High farce lets Murdoch off the hook - Monocolumn | Monocle

Monocolumn

A daily bulletin of news & opinion

20 July 2011

In the minutes after attention-seeking idiot Jonathan May-Bowles was scythed down by Wendi Murdoch’s undeniably impressive airborne forearm smash, commentary in the online grandstands united around a single proposition.

The consensus was that May-Bowles, otherwise known – largely, it has to be suspected, to himself – as comedian Jonnie Marbles, had done Rupert Murdoch an enormous favour, unhitching the beleaguered mogul from the hook and ensuring that the following morning’s newspapers, even the ones he didn’t own, would concentrate on this inane frivolity at the expense of the serious business being conducted by the House of Commons’ Culture, Media and Sport Committee.

This view was inevitably proved somewhat correct – it would take a truly flint-hearted editor to resist a picture of the by no means unattractive wife of a famous octogenarian billionaire launching herself at an assailant armed with a plate of shaving foam.

However, if anyone has had their blushes spared by May-Bowles’ gormless intervention, it is not Rupert Murdoch, but his inquisitors. Had May-Bowles chosen to spend his afternoon doing something more conducive to the common good, the resonant image of yesterday’s proceedings would have been one of business as usual: the elected representatives of the British people hopelessly cowed by a foreign tycoon who wouldn’t be entitled to cast a vote for them even if he felt it was necessary.

The questioning of Murdoch by the committee was, by and large, bafflingly ineffectual. Only a couple of the MPs on the panel distinguished themselves. Tom Watson refused – unlike most of his colleagues – to let James Murdoch run out the clock with interminable gushings of incomprehensible management-speak and instead directed pointed enquiries to Rupert. Paul Farrelly regressed usefully to his former occupation as a business journalist and asked actual questions. The rest flapped and floundered and gave every appearance of still being frightened of their guest – or, though this possibility is surely inadmissibly slight, just plain useless. Murdoch, despite his opening pronouncement that this was “the most humble day of my life”, mostly seemed caught between boredom and amusement.

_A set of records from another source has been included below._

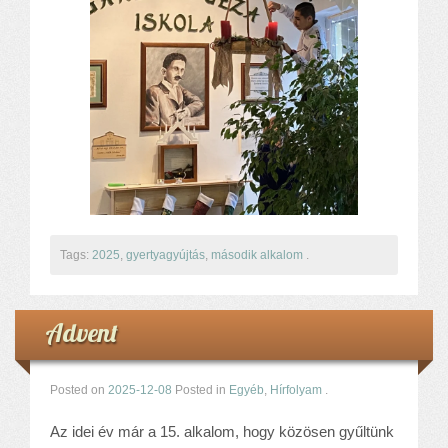
Komplex közlekedés Baleset megelőzés
Komplex közlekedés Egészségfejlesztés
Nyelvi vetélkedő
Hagyománnyá tehető iskolai rendezvény
TÁMOP-3.1.6-11/2
TÁMOP-3.3.15.
TIOP-1.1.1-12/1
Kutyaterápia
RRF-1.2.4-25-2025-00053
Ökoiskola
Tags:
2025
,
gyertyagyújtás
,
második alkalom
.
Elérhetőségek
Fogadóóra
Tájékoztatás
Advent
Állásajánlatok
Posted on
2025-12-08
Posted in
Egyéb
,
Hírfolyam
.
Az idei év már a 15. alkalom, hogy közösen gyűltünk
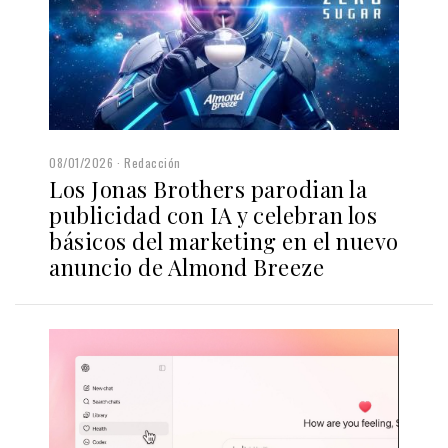
08/01/2026
Redacción
Los Jonas Brothers parodian la
publicidad con IA y celebran los
básicos del marketing en el nuevo
anuncio de Almond Breeze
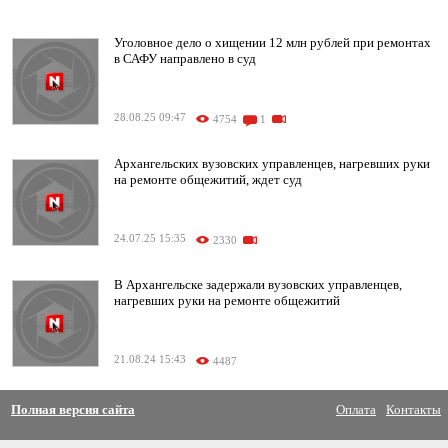
Уголовное дело о хищении 12 млн рублей при ремонтах
в САФУ направлено в суд
28.08.25 09:47
4754
1
Архангельских вузовских управленцев, нагревших руки
на ремонте общежитий, ждет суд
24.07.25 15:35
2330
В Архангельске задержали вузовских управленцев,
нагревших руки на ремонте общежитий
21.08.24 15:43
4487
Полная версия сайта
Оплата
Контакты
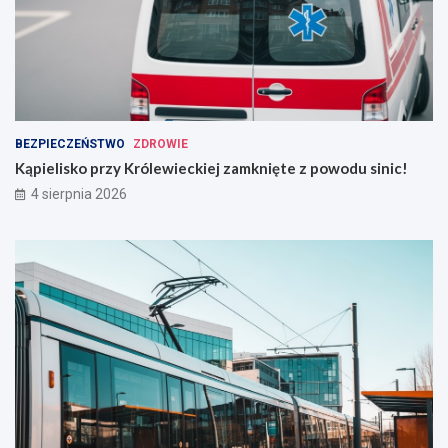
BEZPIECZEŃSTWO
ZDROWIE
Kąpielisko przy Królewieckiej zamknięte z powodu sinic!
4 sierpnia 2026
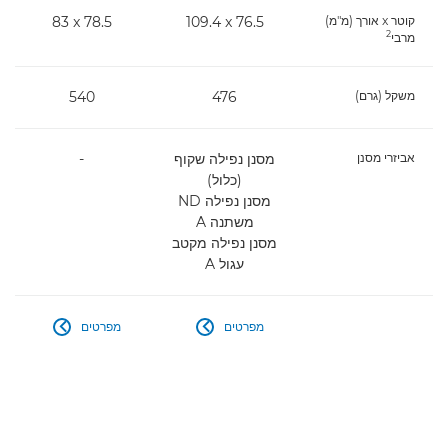
קוטר x אורך (מ"מ)
76.5 x‏ 109.4
78.5 x‏ 83
2
מרבי
משקל (גרם)
476
540
אביזרי מסנן
מסנן נפילה שקוף
-
(כלול)
מסנן נפילה ND
משתנה A
מסנן נפילה מקטב
עגול A
מפרטים
מפרטים


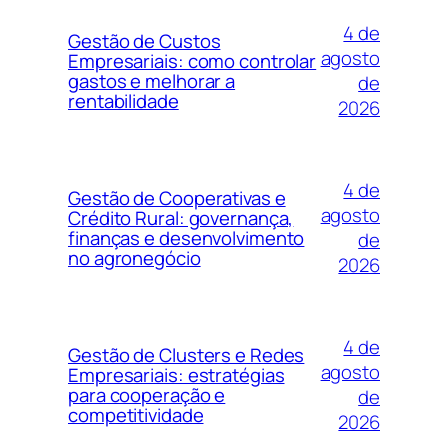
4 de
Gestão de Custos
agosto
Empresariais: como controlar
gastos e melhorar a
de
rentabilidade
2026
4 de
Gestão de Cooperativas e
agosto
Crédito Rural: governança,
finanças e desenvolvimento
de
no agronegócio
2026
4 de
Gestão de Clusters e Redes
agosto
Empresariais: estratégias
para cooperação e
de
competitividade
2026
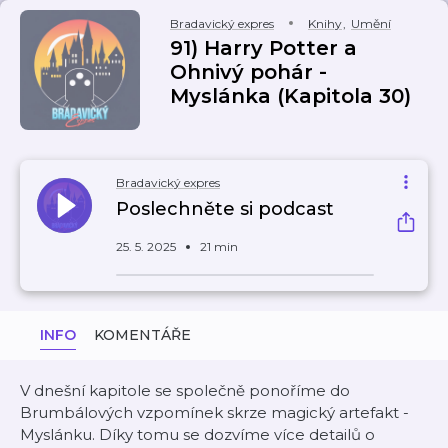
Bradavický expres
Knihy
,
Umění
91) Harry Potter a
Ohnivý pohár -
Myslánka (Kapitola 30)
Bradavický expres
Poslechněte si podcast
25. 5. 2025
21 min
INFO
KOMENTÁŘE
V dnešní kapitole se společně ponoříme do
Brumbálových vzpomínek skrze magický artefakt -
Myslánku. Díky tomu se dozvíme více detailů o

As the surreal scandal engulfing News Corporation has gathered momentum, there has been much hopeful talk that Rupert Murdoch’s omnipotence – regarded as an immutable fact of British life for decades – may be waning.

Not on this showing. No tyrant rules so effectively as one whose subjects tyrannise themselves on his behalf and, even at his most vulnerable and exposed, Murdoch’s vassals couldn’t find it in themselves to revolt. News Corporation’s shares rose 5.51 per cent in New York yesterday.